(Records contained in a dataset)

-- -- --

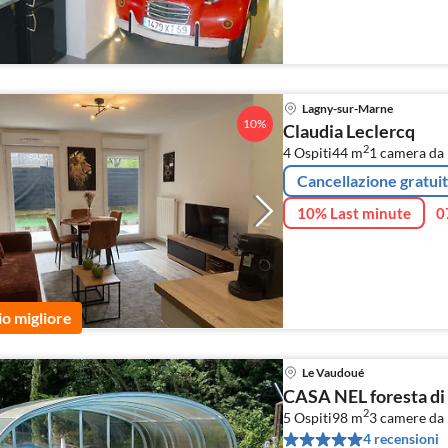
Lagny-sur-Marne
10%
Claudia Leclercq
2
4 Ospiti
44 m
1
camera da 
Cancellazione gratui
10% Last minute
0
io migliore
Le Vaudoué
CASA NEL foresta di
2
5 Ospiti
98 m
3
camere da 
4 recensioni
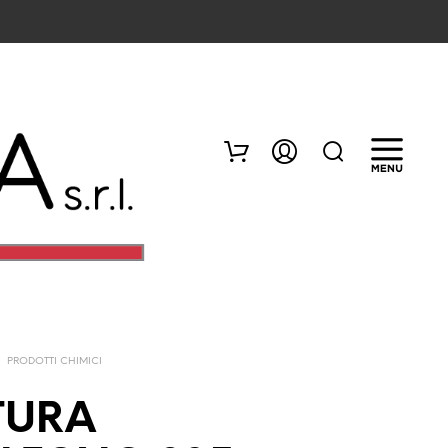
/
PRODOTTI CHIMICI
N
E
TURA
S
S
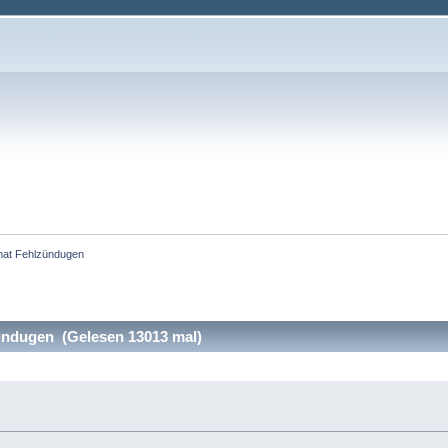
hat Fehlzündugen
ündugen (Gelesen 13013 mal)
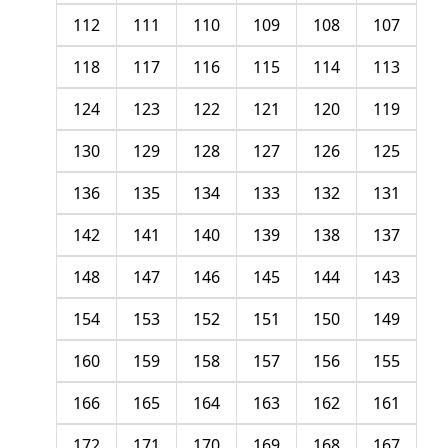
112
111
110
109
108
107
118
117
116
115
114
113
124
123
122
121
120
119
130
129
128
127
126
125
136
135
134
133
132
131
142
141
140
139
138
137
148
147
146
145
144
143
154
153
152
151
150
149
160
159
158
157
156
155
166
165
164
163
162
161
172
171
170
169
168
167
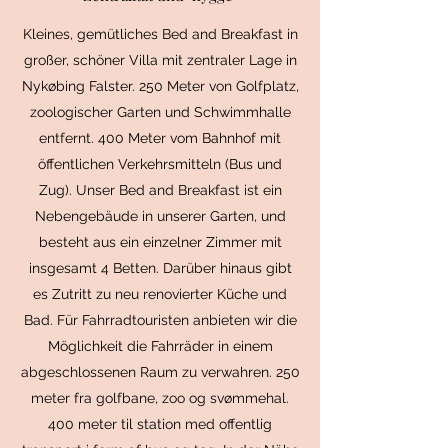
Kleines, gemütliches Bed and Breakfast in
großer, schöner Villa mit zentraler Lage in
Nykøbing Falster. 250 Meter von Golfplatz,
zoologischer Garten und Schwimmhalle
entfernt. 400 Meter vom Bahnhof mit
öffentlichen Verkehrsmitteln (Bus und
Zug). Unser Bed and Breakfast ist ein
Nebengebäude in unserer Garten, und
besteht aus ein einzelner Zimmer mit
insgesamt 4 Betten. Darüber hinaus gibt
es Zutritt zu neu renovierter Küche und
Bad. Für Fahrradtouristen anbieten wir die
Möglichkeit die Fahrräder in einem
abgeschlossenen Raum zu verwahren. 250
meter fra golfbane, zoo og svømmehal.
400 meter til station med offentlig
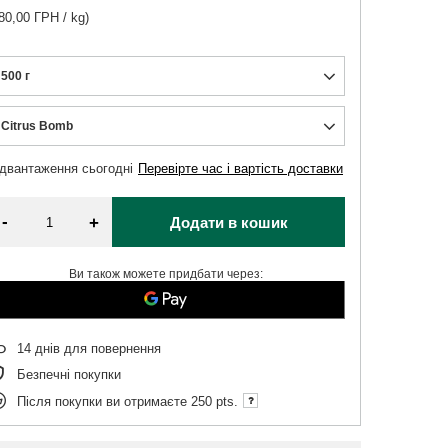
80,00 ГРН / kg)
500 г
Citrus Bomb
ідвантаження
сьогодні
Перевірте час і вартість доставки
-
+
Додати в кошик
Ви також можете придбати через:
14
днів для повернення
Безпечні покупки
Після покупки ви отримаєте
250 pts.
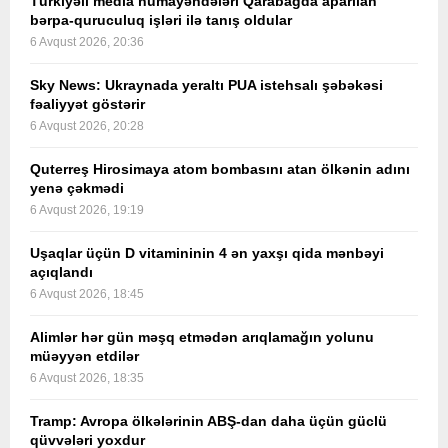
Türkiyəli media nümayəndələri Qarabağda aparılan
bərpa-quruculuq işləri ilə tanış oldular
6 Avqust 2026, 20:36
Sky News: Ukraynada yeraltı PUA istehsalı şəbəkəsi
fəaliyyət göstərir
6 Avqust 2026, 20:28
Quterreş Hirosimaya atom bombasını atan ölkənin adını
yenə çəkmədi
6 Avqust 2026, 19:19
Uşaqlar üçün D vitamininin 4 ən yaxşı qida mənbəyi
açıqlandı
6 Avqust 2026, 18:45
Alimlər hər gün məşq etmədən arıqlamağın yolunu
müəyyən etdilər
6 Avqust 2026, 18:35
Tramp: Avropa ölkələrinin ABŞ-dan daha üçün güclü
qüvvələri yoxdur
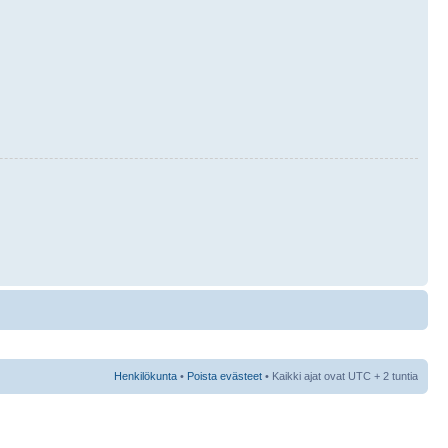
Henkilökunta
•
Poista evästeet
• Kaikki ajat ovat UTC + 2 tuntia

-- -- --

### Problem description
Scan the records for the word "Breakfast" and copy every line where it is found.

### Solution below
Kleines, gemütliches Bed and Breakfast in
Zug). Unser Bed and Breakfast ist ein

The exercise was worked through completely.